The net-casting, ogre-faced spider (Deinopis spinosa) has a unique hunting strategy, as study coauthor Cornell University postdoctoral researcher Jay Stafstrom explained in a video.

They hunt only at night using a special kind of web: an A-shaped frame made from non-sticky silk that supports a fuzzy rectangle that they hold with their front forelegs and use to trap prey.

They do this in two ways. In a maneuver called a "forward strike," they pounce down on prey moving beneath them on the ground. This is enabled by their large eyes — the biggest of any spider. These eyes give them 2,000 times the night vision that we have, Science explained.

But the spiders can also perform a move called the "backward strike," Stafstrom explained, in which they reach their legs behind them and catch insects flying through the air.

"So here comes a flying bug and somehow the spider gets information on the sound direction and its distance. The spiders time the 200-millisecond leap if the fly is within its capture zone – much like an over-the-shoulder catch. The spider gets its prey. They're accurate," coauthor Ronald Hoy, the D & D Joslovitz Merksamer Professor in the Department of Neurobiology and Behavior in the College of Arts and Sciences, told the Cornell Chronicle.

What the researchers wanted to understand was how the spiders could tell what was moving behind them when they have no ears.

It isn't a question of peripheral vision. In a 2016 study, the same team blindfolded the spiders and sent them out to hunt, Science explained. This prevented the spiders from making their forward strikes, but they were still able to catch prey using the backwards strike. The researchers thought the spiders were "hearing" their prey with the sensors on the tips of their legs. All spiders have these sensors, but scientists had previously thought they were only able to detect vibrations through surfaces, not sounds in the air.

To test how well the ogre-faced spiders could actually hear, the researchers conducted a two-part experiment.

First, they inserted electrodes into removed spider legs and into the brains of intact spiders. They put the spiders and the legs into a vibration-proof booth and played sounds from two meters (approximately 6.5 feet) away. The spiders and the legs responded to sounds from 100 hertz to 10,000 hertz.

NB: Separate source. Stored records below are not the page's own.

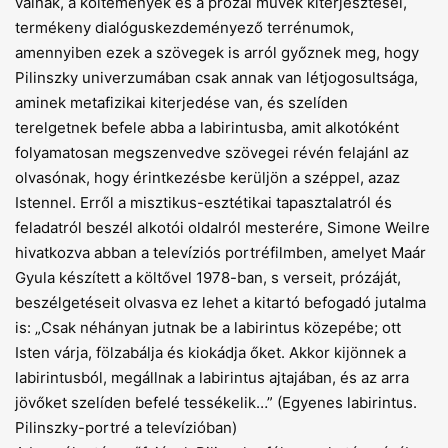
válnak, a költemények és a prózai művek kiterjesztései,
termékeny dialóguskezdemé­nyező terrénumok,
amennyiben ezek a szövegek is arról győznek meg, hogy
Pilinszky univerzumában csak annak van létjogosultsága,
aminek metafizikai kiterjedése van, és szelíden
terelgetnek befele abba a labirintusba, amit alkotóként
folyamatosan megszenvedve szövegei révén felajánl az
olvasónak, hogy érintkezésbe kerüljön a széppel, azaz
Istennel. Erről a misztikus-esztétikai tapasztalatról és
feladatról beszél alkotói oldalról mesterére, Simone Weilre
hivatkozva abban a televíziós portréfilmben, amelyet Maár
Gyula készített a költővel 1978-ban, s verseit, prózáját,
beszélgetéseit olvasva ez lehet a kitartó befogadó jutalma
is: „Csak néhányan jutnak be a labirintus közepébe; ott
Isten várja, fölzabálja és kiokádja őket. Akkor kijönnek a
labirintusból, megállnak a labirintus ajtajában, és az arra
jövőket szelíden befelé tessékelik…” (Egyenes labirintus.
Pilinszky-portré a televízióban)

Next, they played the five sounds that had triggered the biggest response to 25 spiders in the wild and 51 spiders in the lab. More than half the spiders did the "backward strike" move when they heard sounds that have a lower frequency similar to insect wing beats. When the higher frequency sounds were played, the spiders did not move. This suggests the higher frequencies may mimic the sounds of predators like birds.

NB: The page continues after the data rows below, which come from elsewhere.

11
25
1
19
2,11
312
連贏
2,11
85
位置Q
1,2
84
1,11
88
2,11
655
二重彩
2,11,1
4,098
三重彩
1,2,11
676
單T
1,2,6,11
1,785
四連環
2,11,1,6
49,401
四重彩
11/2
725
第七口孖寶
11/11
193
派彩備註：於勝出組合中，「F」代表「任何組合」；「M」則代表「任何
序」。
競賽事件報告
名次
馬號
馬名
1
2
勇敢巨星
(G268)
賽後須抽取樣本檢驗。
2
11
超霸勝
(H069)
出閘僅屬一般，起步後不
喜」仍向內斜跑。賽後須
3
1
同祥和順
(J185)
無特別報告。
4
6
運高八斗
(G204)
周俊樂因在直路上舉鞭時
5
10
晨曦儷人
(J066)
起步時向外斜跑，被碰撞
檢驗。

University of Cincinnati spider behavioral ecologist George Uetz told Science that the results were a "surprise" that indicated science has much to learn about spiders as a whole. Because all spiders have these receptors on their legs, it is possible that all spiders can hear. This theory was first put forward by Walcott 60 years ago, but was dismissed at the time, according to the Cornell Chronicle. But studies of other spiders have turned up further evidence since. A 2016 study found that a kind of jumping spider can pick up sonic vibrations in the air.

"We don't know diddly about spiders," Uetz told Science. "They are much more complex than people ever thought they were."

Learning more provides scientists with an opportunity to study their sensory abilities in order to improve technology like bio-sensors, directional microphones and visual processing algorithms, Stafstrom told CNN.

Hoy agreed.

"The point is any understudied, underappreciated group has fascinating lives, even a yucky spider, and we can learn something from it," he told CNN.